Wednesday, September 5, 2007

Kindergarten



My neighbor gave me this picture. I think she thought it could be a model for what my time today should be like. But, alas, there are a few differences between my life and this woman's life. First, there's her neat living room. Where are all the toys? The dust bunnies in the corner? The milk stains on the coffee table? Was she really able to get her house clean during those long, late-summer days when the kids were wrestling and throwing plastic food at each other? And of course, there's also her face. Doesn't she look serene? I, by contrast, am pale and blotchy from the epic crying fit I had in the car after the parents were ushered out of the classroom this morning.

The boys have left for kindergarten. Kindergarten. KINDERGARTEN. How did that happen? I remember when they were 2 months old and colicky. At five o'clock every night, they would commence screaming in an inconsolable, window-shattering way, and the only thing in the world that could stop it was driving over 55 mph. So Michael and I, on 3 or 4 hours of sleep, would put them in the car and drive to the mountains and back. The stress of the rush-hour drive was nothing in comparison to the sweet joy of silence. But when we returned, just as we were slowing down on the exit ramp, the screaming would begin again. It was as if they were saying, "You're not going to get any quiet for FIVE WHOLE YEARS."

And here we are. It's so quiet in the house I can barely stand it. I guess I should feel some measure of success, because we've come a long way in the last few weeks. Green, in particular, was concerned about the whole big-kid school concept. When I told him last week that we were going to his kindergarten orientation on Thursday at 1 pm, he said, "I think I'm busy at that time." And I said, "Clear your calendar, kid. The real world's knocking."

Lucky for us, Green found something to get really excited about: lockers. Ever since Green was a toddler, he has loved doors. Sliding doors could entertain him for hours. But lockers! That's new! We did a little video of each of the kids, where I asked them a series of questions like "What do you want to be when you grow up?" and "What's your favorite food?" When I asked Green what he was most looking forward to about kindergarten, he didn't mention learning to read, or art class, or recess. He said he was most looking forward to having that locker. "Why?" I asked. And he answered, "Because I get to open it."

Well, alright. Whatever works for you.

So they're off with their lockers, and I'm left trying to figure out what's making me so sad about this whole thing. Part of it is that my nest is empty. Michael said this morning, "But your nest will fill back up again at 3:00." That's certainly true. But the thing is, when they're not in my nest, I can't protect all of those fragile things about them: their enthusiasm, their silliness, their creativity, their joy. I have to let them protect themselves. And how can they do that when they can't even eat applesauce without spilling it down their fronts?
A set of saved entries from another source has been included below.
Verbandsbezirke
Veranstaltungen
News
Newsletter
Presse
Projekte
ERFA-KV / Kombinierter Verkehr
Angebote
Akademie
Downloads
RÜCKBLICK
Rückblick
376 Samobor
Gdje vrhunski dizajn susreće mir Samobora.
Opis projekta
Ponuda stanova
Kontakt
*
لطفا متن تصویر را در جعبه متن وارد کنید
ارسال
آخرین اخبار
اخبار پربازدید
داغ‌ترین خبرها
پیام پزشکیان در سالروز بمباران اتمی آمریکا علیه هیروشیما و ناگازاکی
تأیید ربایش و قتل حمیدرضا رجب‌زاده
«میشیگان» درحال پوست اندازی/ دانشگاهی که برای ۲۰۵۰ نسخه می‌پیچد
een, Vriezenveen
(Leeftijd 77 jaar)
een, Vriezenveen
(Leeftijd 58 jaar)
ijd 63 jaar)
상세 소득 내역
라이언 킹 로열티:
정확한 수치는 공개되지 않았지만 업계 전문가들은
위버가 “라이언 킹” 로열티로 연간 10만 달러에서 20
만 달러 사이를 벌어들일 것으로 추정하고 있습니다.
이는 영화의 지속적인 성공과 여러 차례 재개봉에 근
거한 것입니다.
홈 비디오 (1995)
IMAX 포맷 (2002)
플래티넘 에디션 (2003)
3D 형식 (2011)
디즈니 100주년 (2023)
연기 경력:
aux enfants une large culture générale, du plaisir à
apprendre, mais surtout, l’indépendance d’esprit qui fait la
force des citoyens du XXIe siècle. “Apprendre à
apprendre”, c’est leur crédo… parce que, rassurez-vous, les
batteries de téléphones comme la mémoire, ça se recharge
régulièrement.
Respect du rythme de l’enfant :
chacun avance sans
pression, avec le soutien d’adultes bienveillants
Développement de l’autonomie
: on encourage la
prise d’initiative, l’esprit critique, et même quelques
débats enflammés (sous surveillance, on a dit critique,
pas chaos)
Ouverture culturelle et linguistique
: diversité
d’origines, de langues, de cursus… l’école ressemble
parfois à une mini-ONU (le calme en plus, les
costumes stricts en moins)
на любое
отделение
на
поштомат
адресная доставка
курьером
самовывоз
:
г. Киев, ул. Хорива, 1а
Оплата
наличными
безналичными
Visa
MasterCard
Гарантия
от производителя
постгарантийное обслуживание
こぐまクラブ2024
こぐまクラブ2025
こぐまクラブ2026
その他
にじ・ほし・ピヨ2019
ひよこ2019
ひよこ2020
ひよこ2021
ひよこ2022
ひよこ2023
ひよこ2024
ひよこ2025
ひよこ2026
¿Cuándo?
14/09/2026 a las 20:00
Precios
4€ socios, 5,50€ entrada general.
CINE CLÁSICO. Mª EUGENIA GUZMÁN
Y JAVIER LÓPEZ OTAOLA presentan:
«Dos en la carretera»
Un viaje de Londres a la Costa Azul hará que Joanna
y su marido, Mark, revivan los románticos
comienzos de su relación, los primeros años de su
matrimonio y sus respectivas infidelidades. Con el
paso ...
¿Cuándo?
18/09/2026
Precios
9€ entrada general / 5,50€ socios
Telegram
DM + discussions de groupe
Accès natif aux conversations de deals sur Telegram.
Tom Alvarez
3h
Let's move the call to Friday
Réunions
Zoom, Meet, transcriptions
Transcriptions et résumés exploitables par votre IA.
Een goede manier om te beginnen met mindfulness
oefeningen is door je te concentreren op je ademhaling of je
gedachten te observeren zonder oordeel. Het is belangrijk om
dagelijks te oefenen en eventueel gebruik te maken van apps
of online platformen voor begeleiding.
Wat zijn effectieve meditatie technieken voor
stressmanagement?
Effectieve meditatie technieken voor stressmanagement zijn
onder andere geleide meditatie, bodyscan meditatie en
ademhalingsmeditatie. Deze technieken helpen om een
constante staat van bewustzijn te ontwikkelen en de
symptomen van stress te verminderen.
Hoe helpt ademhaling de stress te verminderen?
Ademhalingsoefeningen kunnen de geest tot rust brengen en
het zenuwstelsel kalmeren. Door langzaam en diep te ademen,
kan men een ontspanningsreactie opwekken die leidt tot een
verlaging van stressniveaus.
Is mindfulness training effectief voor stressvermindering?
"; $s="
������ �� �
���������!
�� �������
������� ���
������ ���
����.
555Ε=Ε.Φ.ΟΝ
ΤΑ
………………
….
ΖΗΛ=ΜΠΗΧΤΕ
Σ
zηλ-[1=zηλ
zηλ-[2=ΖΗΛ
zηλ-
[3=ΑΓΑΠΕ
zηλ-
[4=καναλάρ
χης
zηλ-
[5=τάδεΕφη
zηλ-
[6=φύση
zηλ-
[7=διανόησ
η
I know I'm not the only person going through this. After the post-drop off crying jag, Michael took me to the coffee shop to buy me a cream cheese danish. I find that it takes about 700 calories or so to soak up all those tears. While I was waiting, I must have looked pretty pathetic. A woman came up to me and asked, "Did you just take someone to kindergarten?" "Yes," I answered, and she smiled as if to say, "It's going to be OK." And I know it will. But for now, I have four hours to go before they come home. And I'm holding my breath.


3 comments:

Phthor Quiddity said...

I think the lady in the picture just kept the kid gates in place, and make her swanky living room a sanctuary for a smoke and a highball. Phthor's Mom used to have an all-white living room that we were forbidden to enter, or even scrutinize too closely -- like an upholstered Zen garden.

I clicked on the image of Blue and Green and have been wondering ever since what they were discussing so animatedly.

jennifer said...

My mom had gates up in the living room, too. She told me that it was to keep the dogs out, but hmmmm.....

I'm not sure what they were discussing at that moment. Blue and Green never shut up -- it's like one giant run-on sentence all day long. My guess that it had to do with a) farts or b) lockers or c)how much they have matured since they went to the "little kid school" two weeks ago.

Phthor Quiddity said...

All valid concerns. Actually, that sounds like a typical episode of the McLaughlin Group.